Nginx can be the caching layer in front of Keenpix. Cache only /img/, and put the full request URI ($request_uri includes the path and query string) in the cache key so every ?w= / ?fmt= variant is stored separately.

# Declare the cache store once, at the http{} level.
proxy_cache_path /var/cache/nginx/keenpix levels=1:2 keys_zone=keenpix:10m
                 max_size=10g inactive=30d use_temp_path=off;

server {
    listen 443 ssl;
    server_name images.example.com;
    # ssl_certificate / ssl_certificate_key ...

    # Cache the transform endpoint only.
    location /img/ {
        proxy_pass http://127.0.0.1:3000;
        proxy_set_header Host              $host;
        proxy_set_header X-Forwarded-For   $proxy_add_x_forwarded_for;
        proxy_set_header X-Forwarded-Proto $scheme;

        proxy_cache       keenpix;
        proxy_cache_key   "$scheme$request_method$host$request_uri";
        proxy_cache_valid 200 30d;   # safety net; Keenpix already sends immutable
        proxy_cache_use_stale error timeout updating;
        add_header        X-Cache-Status $upstream_cache_status;
    }

    # Dashboard, auth, docs, and /api/health stay uncached.
    location / {
        proxy_pass http://127.0.0.1:3000;
        proxy_set_header Host              $host;
        proxy_set_header X-Forwarded-For   $proxy_add_x_forwarded_for;
        proxy_set_header X-Forwarded-Proto $scheme;
    }
}

Nginx honors the Cache-Control: … immutable and Vary: Accept headers Keenpix returns, so fmt=auto is cached correctly per Accept value.

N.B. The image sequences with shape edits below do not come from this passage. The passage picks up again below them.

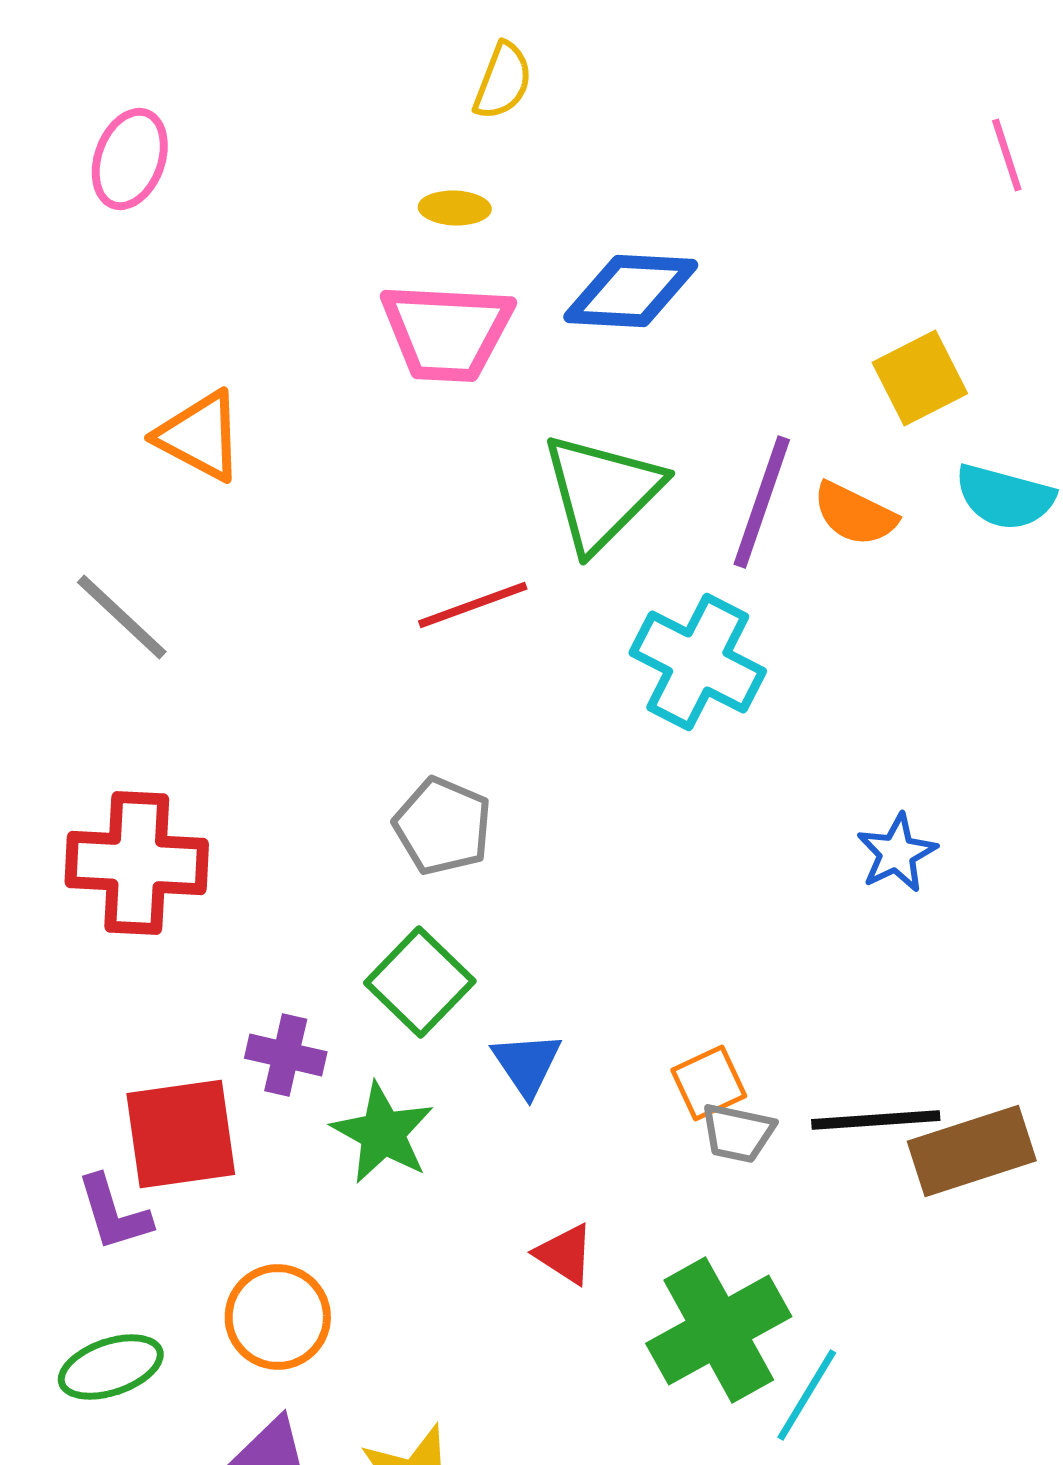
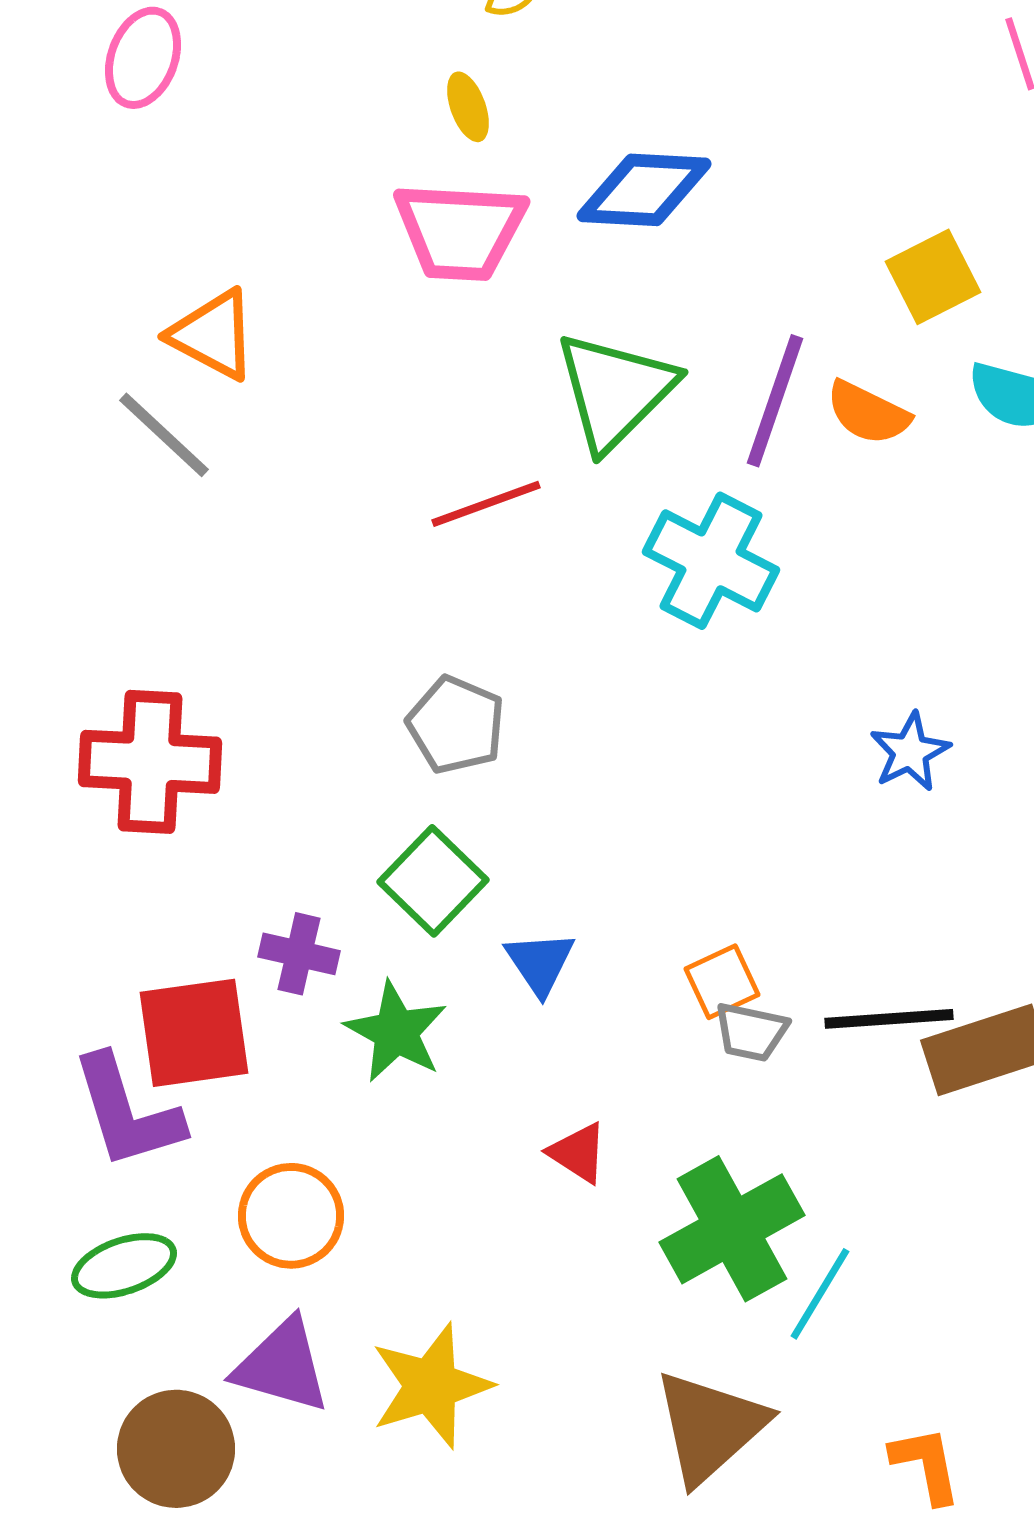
yellow ellipse: (455, 208) -> (468, 107), turned 68
gray line: (122, 617) -> (164, 435), moved
purple L-shape: (114, 1213) -> (127, 1112), size x1.5

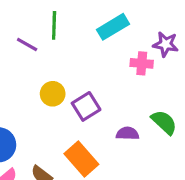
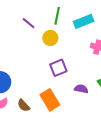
green line: (54, 25) -> (57, 16), moved
yellow circle: (53, 94) -> (50, 38), moved

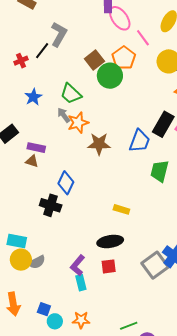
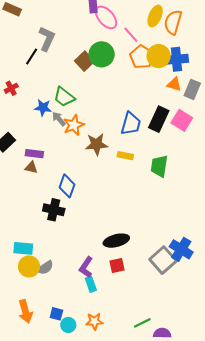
orange pentagon: (124, 58) -> (142, 57), moved
red cross: (21, 61) -> (11, 88), moved
green circle: (110, 76) -> (102, 54), moved
blue star: (33, 97) -> (43, 108), moved, turned -30
blue trapezoid: (139, 141) -> (131, 124), moved
yellow rectangle: (121, 209) -> (125, 156), moved

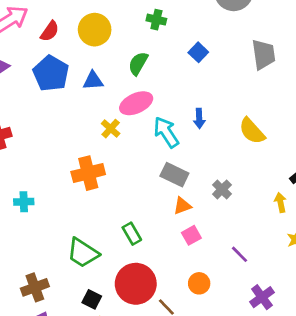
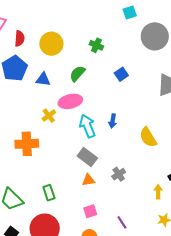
red semicircle: (50, 31) -> (20, 38), turned -42
pink square: (191, 235) -> (90, 211), moved

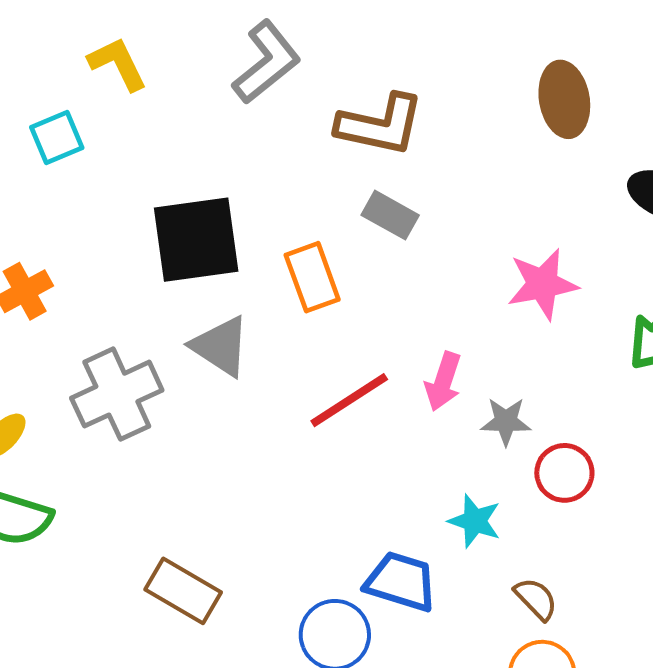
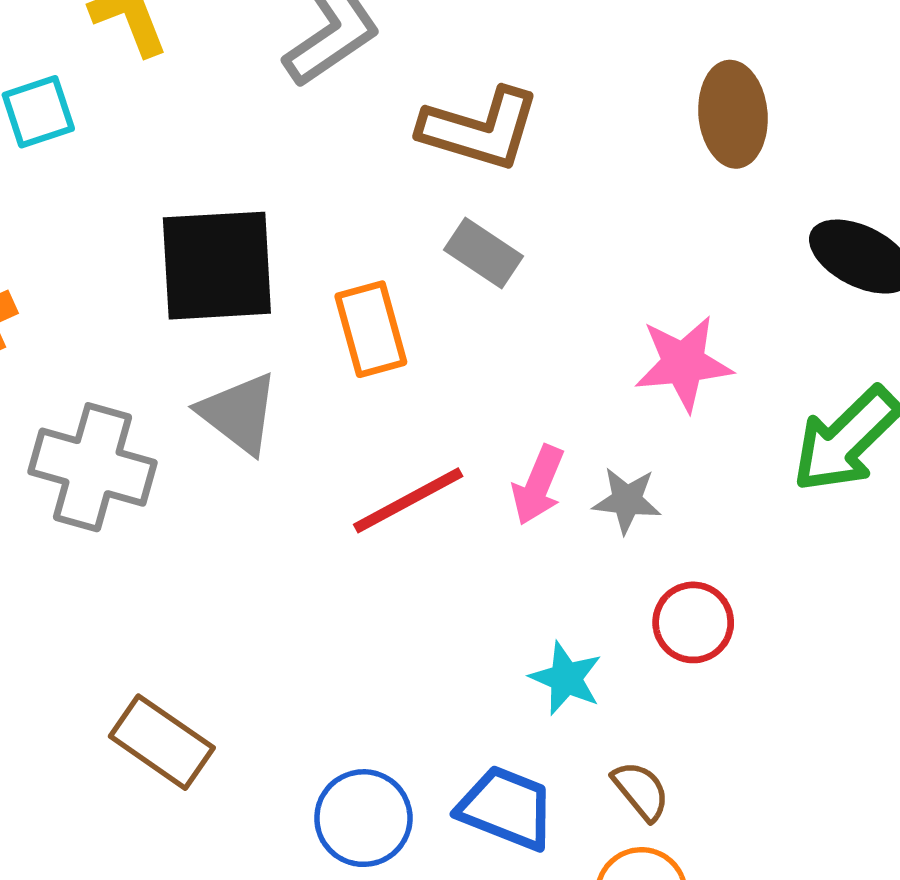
gray cross: (117, 394) -> (93, 467), turned 36
gray star: (506, 421) -> (627, 500), moved
blue trapezoid: (401, 582) -> (506, 808), moved

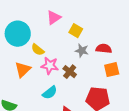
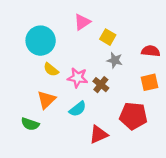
red semicircle: (104, 49) -> (151, 51), moved
yellow semicircle: (38, 50) -> (51, 70), moved
orange triangle: (23, 70) -> (46, 100), moved

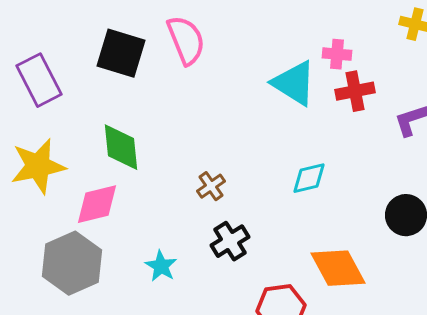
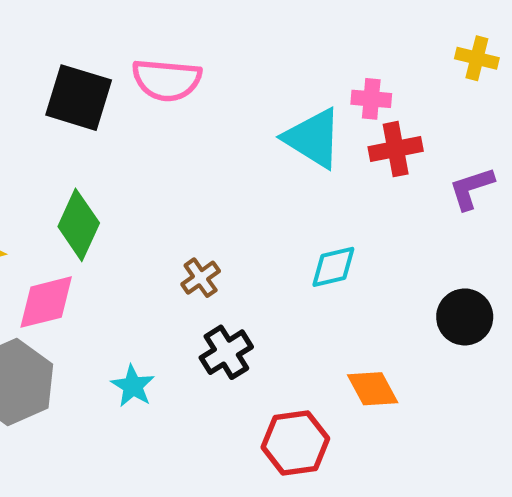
pink semicircle: (186, 40) -> (167, 80), turned 117
green diamond: (121, 147) -> (79, 225), turned 30
orange diamond: (338, 268) -> (373, 389), size x0.7

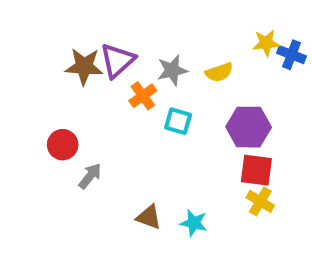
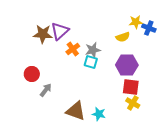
gray star: (172, 70) -> (93, 50), moved
yellow semicircle: (219, 72) -> (123, 37), moved
brown triangle: (149, 217) -> (76, 111), size x1.5

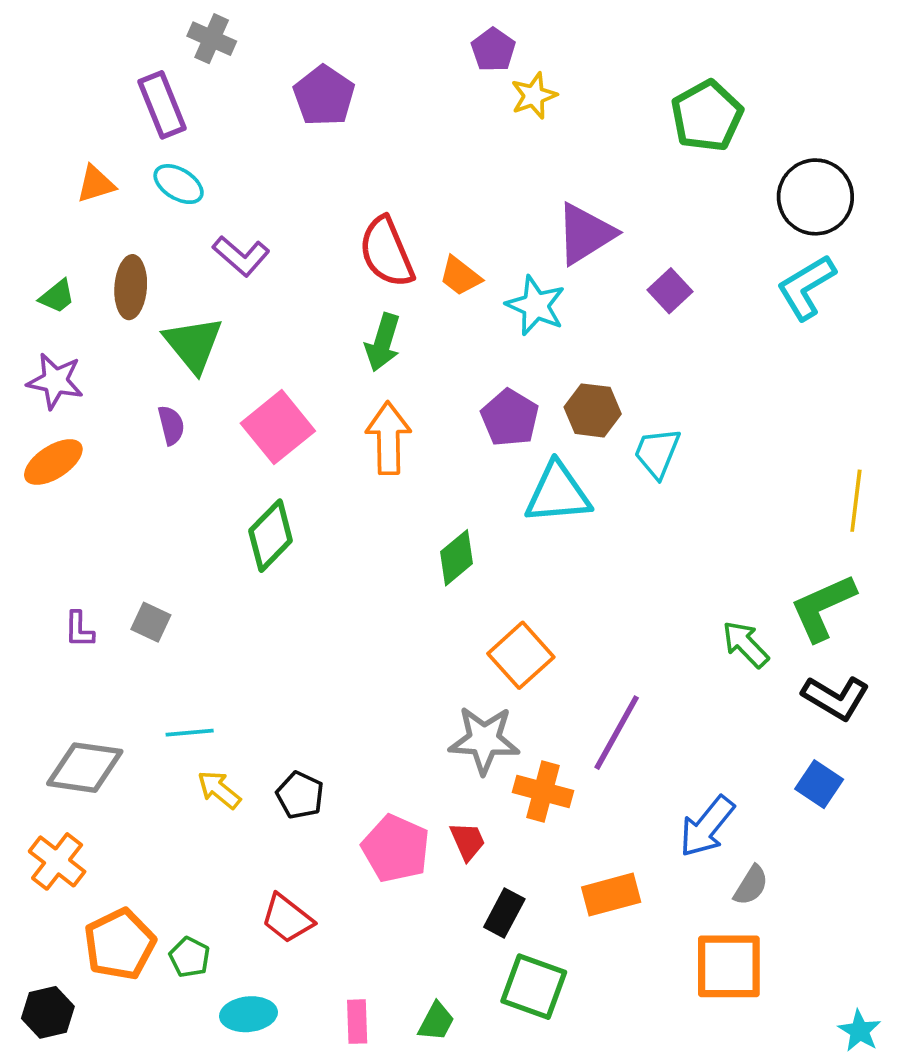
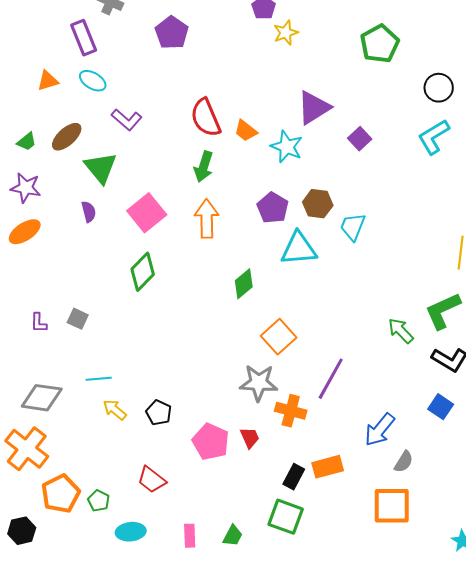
black circle: (815, 197) -> (439, 88), size x0.7
brown ellipse: (131, 287) -> (67, 137), turned 44
orange cross: (57, 861) -> (27, 449), size x1.4
black rectangle: (504, 913) -> (294, 477), moved

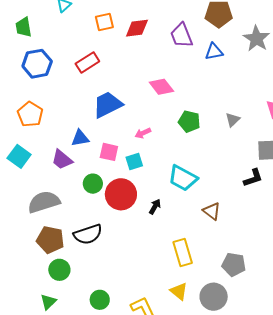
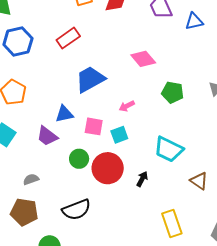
gray semicircle: (44, 202) -> (31, 179), size x0.5
brown pentagon: (50, 240) -> (24, 212), moved

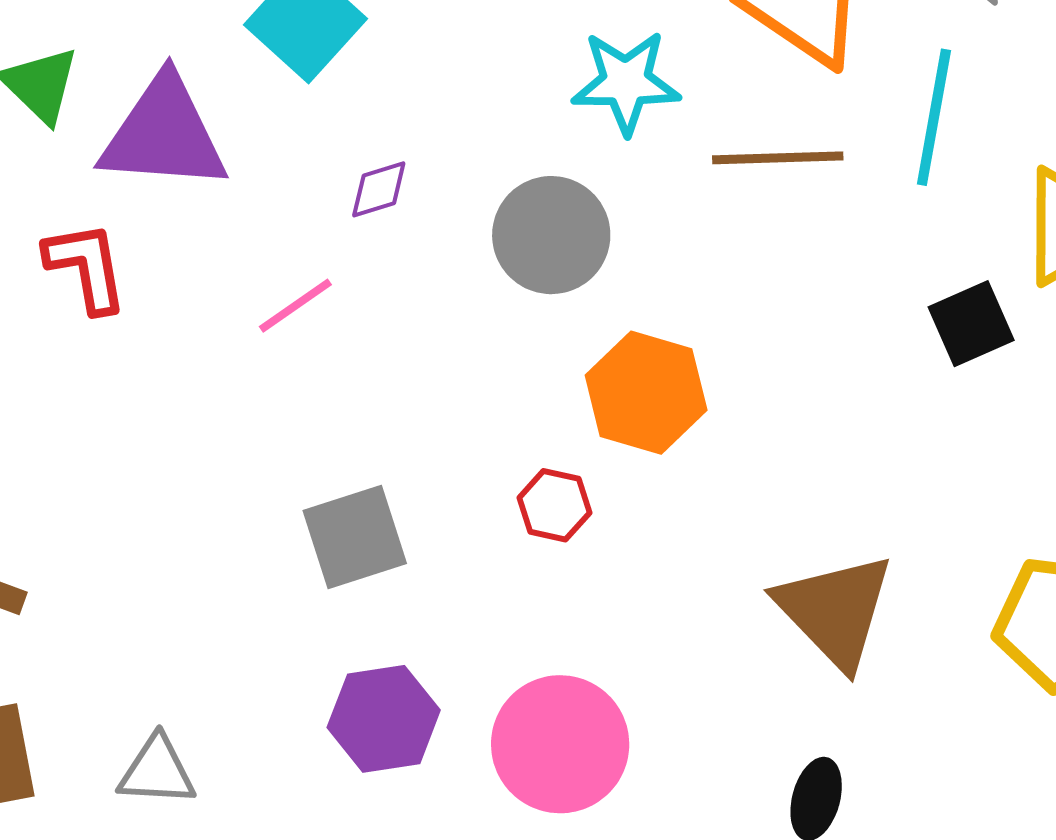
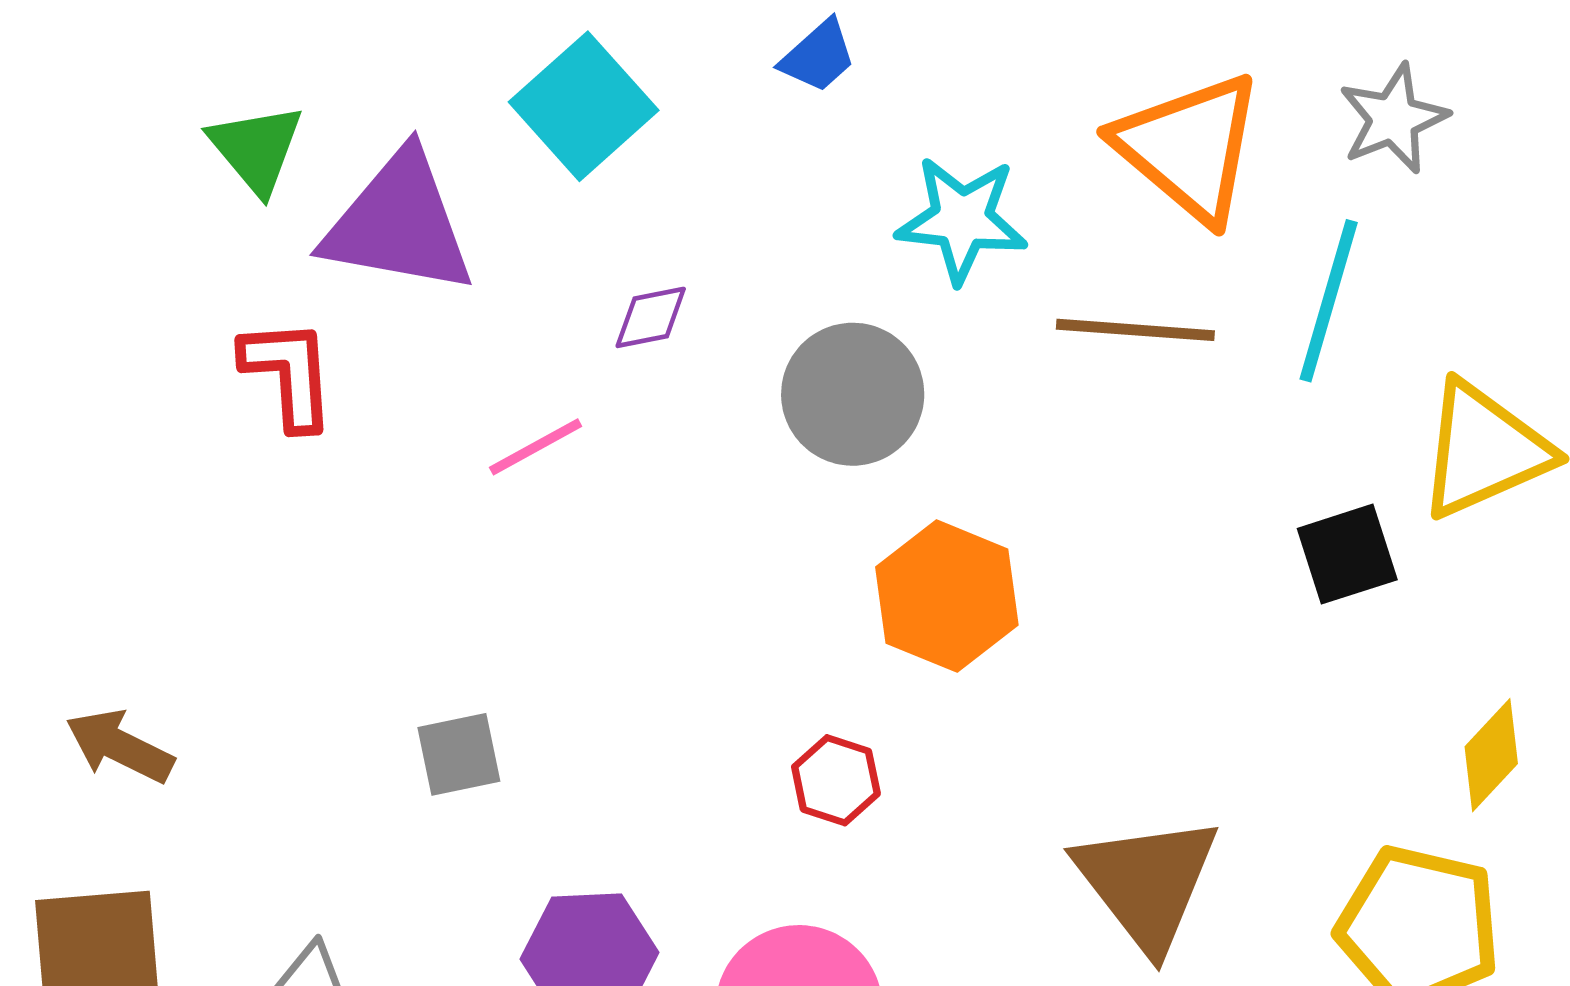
red hexagon: (554, 505) -> (836, 780), moved
gray square: (355, 537) -> (459, 754), moved, size x0.7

Watch X-Cache-Status (MISS then HIT) to confirm the cache is working.

Caddy

A plain Caddy reverse proxy forwards Keenpix's immutable headers untouched, so browsers and any downstream CDN still cache /img/*:

images.example.com {
    reverse_proxy 127.0.0.1:3000
}

To make Caddy itself an edge cache, build it with the cache-handler plugin (xcaddy build --with github.com/caddyserver/cache-handler) and cache only the image path:

{
    cache   # Souin-backed; respects upstream Cache-Control.
}

images.example.com {
    @img path /img/*
    route {
        cache @img
        reverse_proxy 127.0.0.1:3000
    }
}

Fastly, Bunny, CloudFront, and others

The same rules apply to any proxy or CDN:

  • Cache only paths that start with /img/.
  • Include the full path and full query string in the cache key.
  • On Cloudflare non-Enterprise plans, leave the Cache key section unset; the default key already includes the query string.
  • Respect Cache-Control from Keenpix — do not shorten or strip it.
  • Respect Vary: Accept if you use fmt=auto; otherwise generate explicit fmt values.
  • Keep dashboard, auth, docs, and /api/health uncached.

If the CDN cannot vary by Accept, use explicit fmt=avif, fmt=webp, fmt=jpeg, fmt=png, or fmt=svg in generated image URLs.